The Basics Of Implanon As A Contraceptive

4 min read
The Basics Of Implanon As A Contraceptive

For women looking for a contraceptive, there has never been more choice than there is now. Unfortunately, this wealth of choice can also be a little bit confusing when it comes to finding the right contraception for you.

One kind of contraception that many women opt for, particularly if they don’t enjoy using condoms and struggle to remember to take a pill on a daily basis, is an implant called Implanon. This is a kind of birth control where hormones are implanted under the skin of your arm in the form of a small plastic rod.

How Does Implanon Work?

Implanon contains a progestin hormone called etonogestrel, which is similar to the naturally occurring hormone progesterone that’s made by a woman’s ovaries. When this hormone is in the body, it stops a woman from releasing an egg every month, and also thickens the mucus in the cervix. Together, both of these things prevent pregnancy.

Inserting And Removing Implanon

Implanon needs to be inserted by a specially trained medical professional, either a doctor or a nurse. The actual insertion process is very quick, usually taking no more than a few minutes. A local anaesthetic is used to help stop any discomfort, and therefore most women feel only the injection of that and nothing more. After insertion women may experience some soreness and bruising, which tends to fade after several days. Once inserted, the Implanon can be left in for as long as three years before it needs to be removed and replaced.

In order to remove the Implanon, a health professional will inject another local anaesthetic underneath where the implant it. Then, they will make a small cut in the skin and take out the Implanon rod. This might take a few minutes, and tends to leave a small scar. However, no stitches are required a new rod can be inserted in the same place. During some rare instances, the Implanon rod may have been inserted deeper than normal, or may have shifted into a different position. If this occurs, a specialist will remove it with the help of an ultrasound.

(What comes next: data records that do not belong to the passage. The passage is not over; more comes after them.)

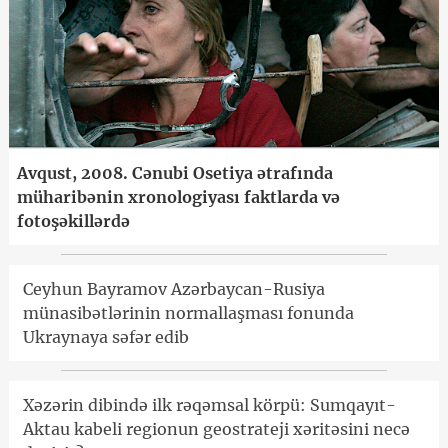
Avqust, 2008. Cənubi Osetiya ətrafında
müharibənin xronologiyası faktlarda və
fotoşəkillərdə
Ceyhun Bayramov Azərbaycan-Rusiya
münasibətlərinin normallaşması fonunda
Ukraynaya səfər edib
Xəzərin dibində ilk rəqəmsal körpü: Sumqayıt-
Aktau kabeli regionun geostrateji xəritəsini necə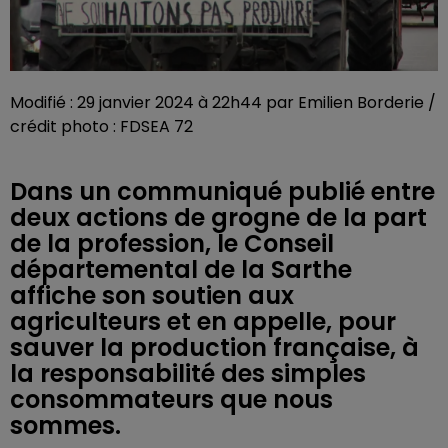
Modifié : 29 janvier 2024 à 22h44 par Emilien Borderie /
crédit photo : FDSEA 72
Dans un communiqué publié entre
deux actions de grogne de la part
de la profession, le Conseil
départemental de la Sarthe
affiche son soutien aux
agriculteurs et en appelle, pour
sauver la production française, à
la responsabilité des simples
consommateurs que nous
sommes.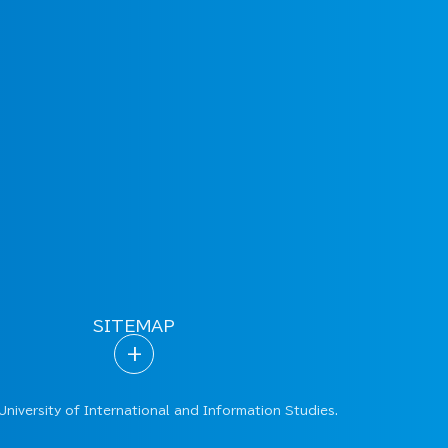
SITEMAP
+
University of International and Information Studies.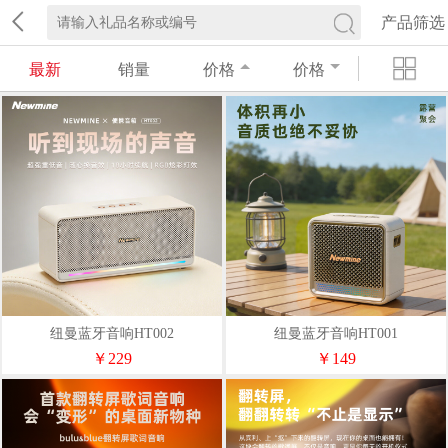
产品筛选
最新
销量
价格
价格
纽曼蓝牙音响HT002
纽曼蓝牙音响HT001
￥229
￥149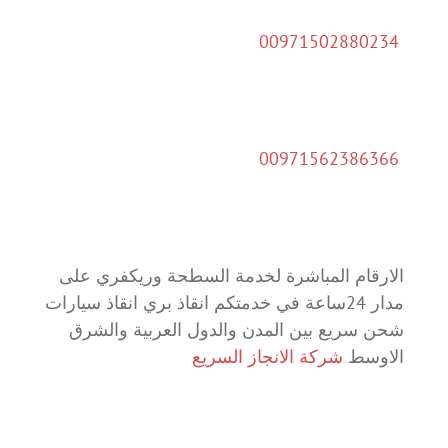
00971502880234
00971562386366
الارقام المباشرة لخدمة السطحة وريكفري على
مدار 24ساعة في خدمتكم انقاذ بري انقاذ سيارات
شحن سريع بين المدن والدول العربية والشرق
الاوسط
شركة الانجاز السريع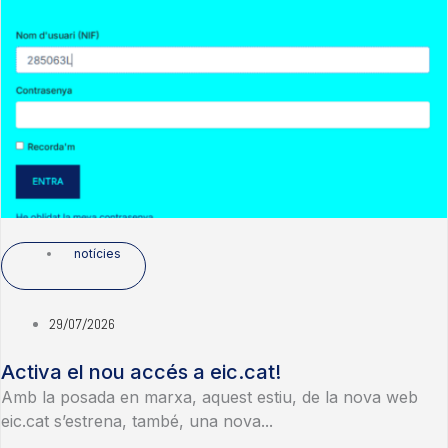
notícies
29/07/2026
Activa el nou accés a eic.cat!
Amb la posada en marxa, aquest estiu, de la nova web
eic.cat s’estrena, també, una nova...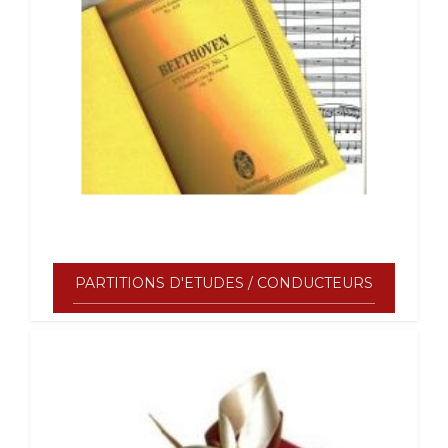
PARTITIONS D'ETUDES / CONDUCTEURS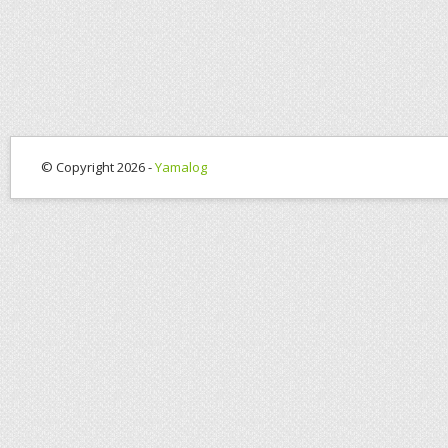
© Copyright 2026 -
Yamalog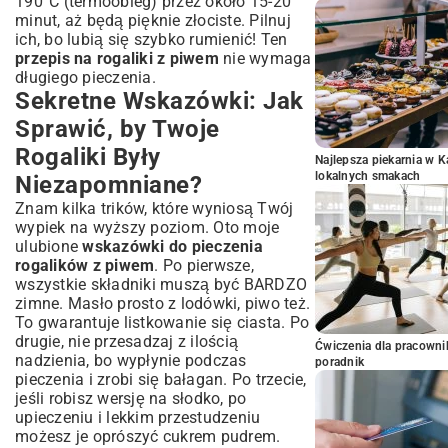
190°C (termoobieg) przez około 15-20
minut, aż będą pięknie złociste. Pilnuj
ich, bo lubią się szybko rumienić! Ten
przepis na rogaliki z piwem
nie wymaga
długiego pieczenia.
Sekretne Wskazówki: Jak
Sprawić, by Twoje
Rogaliki Były
Najlepsza piekarnia w 
lokalnych smakach
Niezapomniane?
Znam kilka trików, które wyniosą Twój
wypiek na wyższy poziom. Oto moje
ulubione
wskazówki do pieczenia
rogalików z piwem
. Po pierwsze,
wszystkie składniki muszą być BARDZO
zimne. Masło prosto z lodówki, piwo też.
To gwarantuje listkowanie się ciasta. Po
drugie, nie przesadzaj z ilością
Ćwiczenia dla pracown
nadzienia, bo wypłynie podczas
poradnik
pieczenia i zrobi się bałagan. Po trzecie,
jeśli robisz wersję na słodko, po
upieczeniu i lekkim przestudzeniu
możesz je oprószyć cukrem pudrem.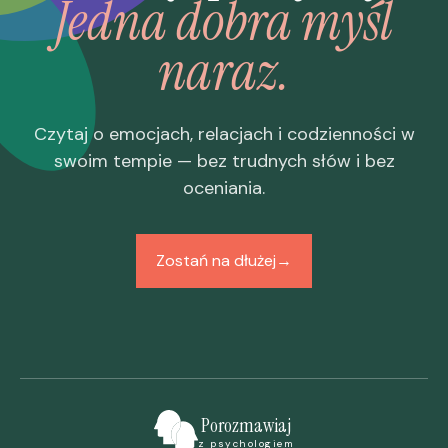
Jedna dobra myśl
naraz.
Czytaj o emocjach, relacjach i codzienności w
swoim tempie — bez trudnych słów i bez
oceniania.
Zostań na dłużej
→
Porozmawiaj
z psychologiem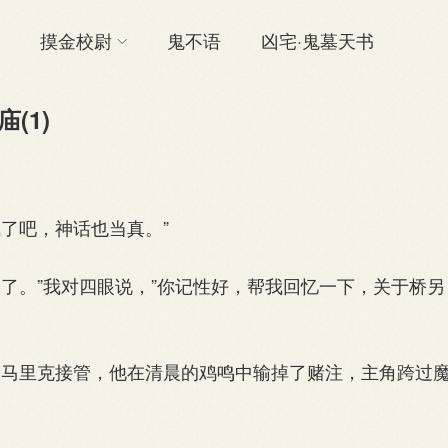
摸金校尉
鬼不语
凶宅·鬼墓天书
(1)
了吧，神话也当真。”
。”我对四眼说，”你记性好，帮我回忆一下，关于桥另
马里克接管，他在清晨的鸡鸣中输掉了赌注，主角跨过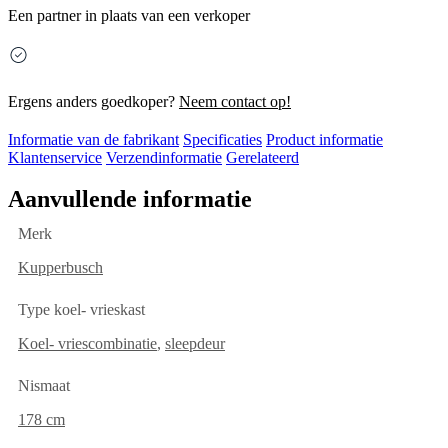
Een partner in plaats van een verkoper
Ergens anders goedkoper?
Neem contact op!
Informatie van de fabrikant
Specificaties
Product informatie
Klantenservice
Verzendinformatie
Gerelateerd
Aanvullende informatie
Merk
Kupperbusch
Type koel- vrieskast
Koel- vriescombinatie
,
sleepdeur
Nismaat
178 cm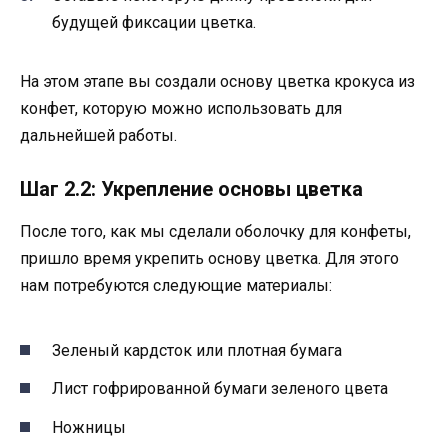
будущей фиксации цветка.
На этом этапе вы создали основу цветка крокуса из
конфет, которую можно использовать для
дальнейшей работы.
Шаг 2.2: Укрепление основы цветка
После того, как мы сделали оболочку для конфеты,
пришло время укрепить основу цветка. Для этого
нам потребуются следующие материалы:
Зеленый кардсток или плотная бумага
Лист гофрированной бумаги зеленого цвета
Ножницы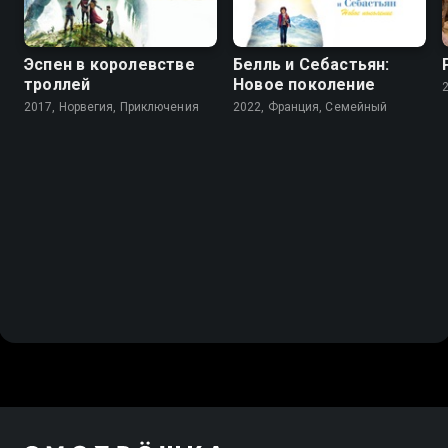
Эспен в королевстве
Белль и Себастьян:
троллей
Новое поколение
2017, Норвегия, Приключения
2022, Франция, Cемейный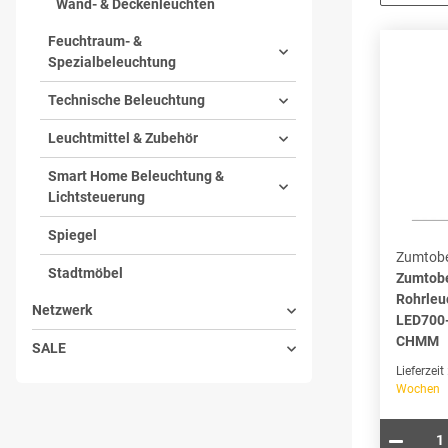
Wand- & Deckenleuchten
Feuchtraum- &
Spezialbeleuchtung
Technische Beleuchtung
Leuchtmittel & Zubehör
Smart Home Beleuchtung &
Lichtsteuerung
Spiegel
Zumtobe
Stadtmöbel
Zumtob
Rohrleu
Netzwerk
LED700
CHMM
SALE
Lieferzeit
Wochen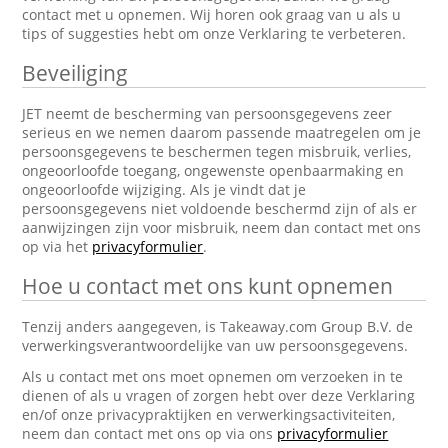
contact met u opnemen. Wij horen ook graag van u als u
tips of suggesties hebt om onze Verklaring te verbeteren.
Beveiliging
JET neemt de bescherming van persoonsgegevens zeer
serieus en we nemen daarom passende maatregelen om je
persoonsgegevens te beschermen tegen misbruik, verlies,
ongeoorloofde toegang, ongewenste openbaarmaking en
ongeoorloofde wijziging. Als je vindt dat je
persoonsgegevens niet voldoende beschermd zijn of als er
aanwijzingen zijn voor misbruik, neem dan contact met ons
op via het
privacyformulier
.
Hoe u contact met ons kunt opnemen
Tenzij anders aangegeven, is Takeaway.com Group B.V. de
verwerkingsverantwoordelijke van uw persoonsgegevens.
Als u contact met ons moet opnemen om verzoeken in te
dienen of als u vragen of zorgen hebt over deze Verklaring
en/of onze privacypraktijken en verwerkingsactiviteiten,
neem dan contact met ons op via ons
privacyformulier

How Effective Is Implanon?

When Implanon has been properly inserted it is 99.9% effective, making it one of the most effective reversible methods of contraception currently available on the market. If Implanon is inserted during the first five days of a woman’s normal period, it is effective immediately as a contraceptive. Of course it can be inserted at other points during your menstrual cycle as well, but in these cases it can take seven days to be effective.

There are some things that cause Implanon not to be effective. These include St John’s Wort, which is a natural remedy, and some medications used to treat epilepsy. Implanon is not recommended to those women who have had breast cancer in the last five years.

The Good And Bad Of Implanon

As with any contraceptive, there are positive and negative things to keep in mind when considering Implanon. Let’s look at them now.

The advantages of Implanon is that it is highly effective, inexpensive and easy to reverse. It doesn’t require women to take a pill every day and many women experience either lighter, less painful periods, or no periods at all. When Implanon is removed the contraceptive effect reverses quickly, and its effectiveness is not impacted by vomiting or diarrhoea.

The disadvantages of Implanon is that it needs to be specially inserted by a health professional. The insertion of the device might not be readily available in your area, and you may not be able to access the procedure for free. Women can experience some pain and bruising following the insertion, which is another thing to consider. Women on Implanon experience a change in their bleeding pattern, which can make bleeding unpredictable. Implanon also doesn’t protect against STIs.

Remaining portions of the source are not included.